CPS Unit Number 039-01
Unit ID: 1
Operating agency: MCC
Opened: 6 1942
Closed: 3 1943
Total number of workers who worked in this camp: 171
CPS Camp No. 39, Galax, VirginiaBox 1, Folder 22. MCC Photographs, Civilian Public Service, 1941-1947. IX-13-2.2. Mennonite Central Committee Photo Archive
CPS Camp No. 39, The Blue Ridge BugleDigital image from American Friends Service Committee: CPS Records (DG002), Swarthmore College Peace Collection, Swarthmore, Pennsylvania
The Mennonites administered four camps at National Park Service sites, the first of which was located fifteen miles south of Galax, Virginia on the top of the Blue Ridge Mountains and just off the Blue Ridge Parkway. The camp opened in June 1942 and closed in March 1943.
Directors: Paul Roth, John Duerksen
Dietician: May Smucker
Nurse-Matron: Orpah Mosemann
The men in Mennonite Central Committee operated camps tended to report on entry into CPS affiliation with predominantly Mennonite groups. Many also came from rural settings or small towns.
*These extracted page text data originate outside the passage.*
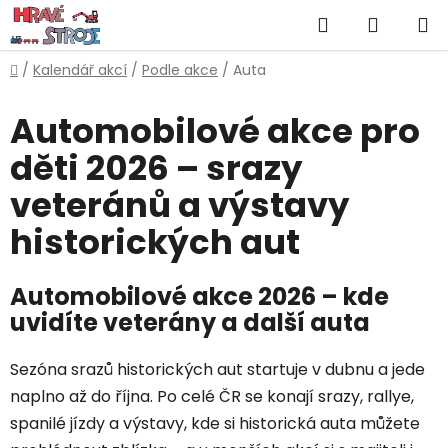
Přejít
Hledat
NÁKUP
na
obsah
KOŠÍK
Domů
/
Kalendář akcí
/
Podle akce
/
Auta
Automobilové akce pro
děti 2026 – srazy
veteránů a výstavy
historických aut
Automobilové akce 2026 – kde
uvidíte veterány a další auta
Sezóna srazů historických aut startuje v dubnu a jede
naplno až do října. Po celé ČR se konají srazy, rallye,
spanilé jízdy a výstavy, kde si historická auta můžete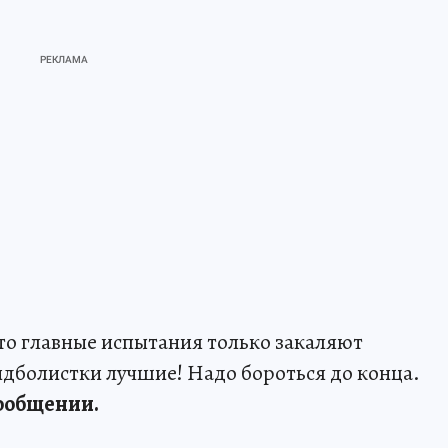
что главные испытания только закаляют
дболистки лучшие! Надо бороться до конца.
сообщении.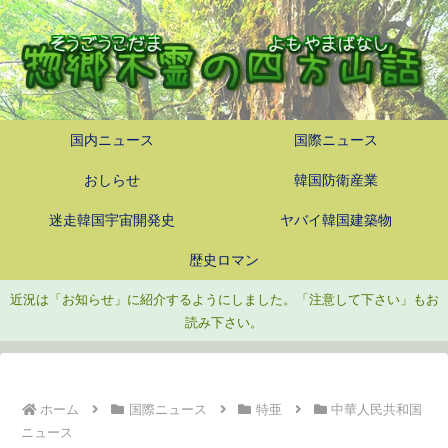
国内ニュース
国際ニュース
おしらせ
韓国防衛産業
迷走韓国宇宙開発史
ヤバイ韓国建築物
歴史ロマン
近況は「お知らせ」に紹介するようにしました。「注意して下さい」もお
読み下さい。
ホーム
国際ニュース
特亜
中華人民共和国
ニュース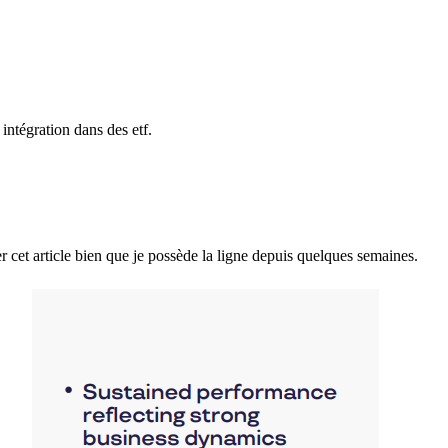
 intégration dans des etf.
er cet article bien que je possède la ligne depuis quelques semaines.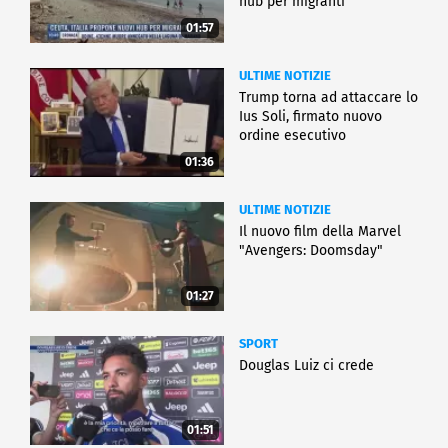
hub per migranti
01:57
ULTIME NOTIZIE
Trump torna ad attaccare lo
Ius Soli, firmato nuovo
ordine esecutivo
01:36
ULTIME NOTIZIE
Il nuovo film della Marvel
"Avengers: Doomsday"
01:27
SPORT
Douglas Luiz ci crede
01:51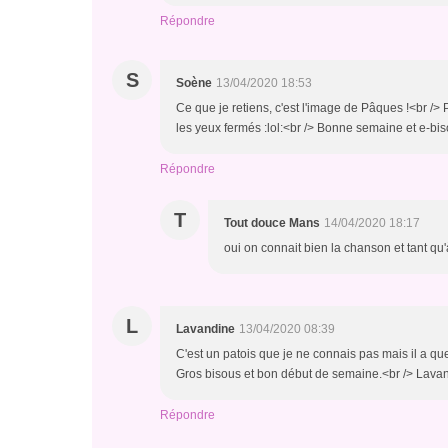
Répondre
S
Soène
13/04/2020 18:53
Ce que je retiens, c'est l'image de Pâques !<br /> 
les yeux fermés :lol:<br /> Bonne semaine et e-bi
Répondre
T
Tout douce Mans
14/04/2020 18:17
oui on connait bien la chanson et tant qu'à
L
Lavandine
13/04/2020 08:39
C'est un patois que je ne connais pas mais il a que
Gros bisous et bon début de semaine.<br /> Lava
Répondre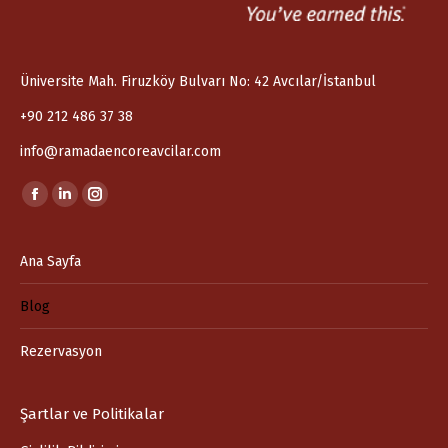
Üniversite Mah. Firuzköy Bulvarı No: 42 Avcılar/İstanbul
+90 212 486 37 38
info@ramadaencoreavcilar.com
Find us on:
Facebook
Linkedin
Instagram
page
page
page
opens
opens
opens
Ana Sayfa
in
in
in
Blog
new
new
new
window
window
window
Rezervasyon
Şartlar ve Politikalar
Fifty-nine percent reported their occupations upon entry into CPS as farming or other agricultural work. On average, men in Mennonite camps had completed 10.45 years of education, with nearly twenty-two percent having completed one or more years of college, had graduated, or enrolled in graduate and postgraduate work. (Sibley and Jacob pp. 171-172)
To maintain the parkway, the men were responsible to “Remove any material which might fall on the parkway, slope the banks adjoining the road according to good landscape standards, seed the banks in grass, build rustic wood fences, cut unsightly brush in the various fields and streams along the parkway, and spread lime in nearby fields and meadows”. (from Mennonite Central Committee CPS News Letter, April 7, 1943 quoted in Gingerich p. 149.)
Keim reports that men often derided park maintenance and referred to it as “vista-schnitten”, cutting trees and underbrush to open up views over the Shenandoah Valley. (p. 49)
Men divided into three crews of twenty-five men to perform different fire prevention duties on alternate days during March through May, October and November. Some constructed fire trails while others cut dead trees when not fighting fires.
When the work concluded, the camp moved to Three Rivers, California some eighty miles north of Fresno.
The men published a camp paper Blue Ridge Bugle for two months from January through April of 1943
For more information on Mennonite National Park Service base camps see Melvin Gingerich, Service for Peace: A History of Mennonite Civilian Public Service. Akron, PA: Mennonite Central Committee printed by Herald Press, Scottdale, PA 1949, Chapter XII, pp. 149-161.
See Kevin Grange, “In Good Conscience”, National Parks (Winter 2011) http://www.ncpa.org/magazine/2011/winter/in-good-conscience.html?
For general information on CPS camps see Albert N. Keim, The CPS Story: An Illustrated History of Civilian Public Service. Intercourse, PA: Good Books 1990.
See also Mulford Q. Sibley and Philip E. Jacob, Conscription of Conscience: The American State and the Conscientious Objector, 1940-1947. Ithaca, NY: Cornell University Press, 1952.
Swarthmore College Peace Collection, Camp periodicals database.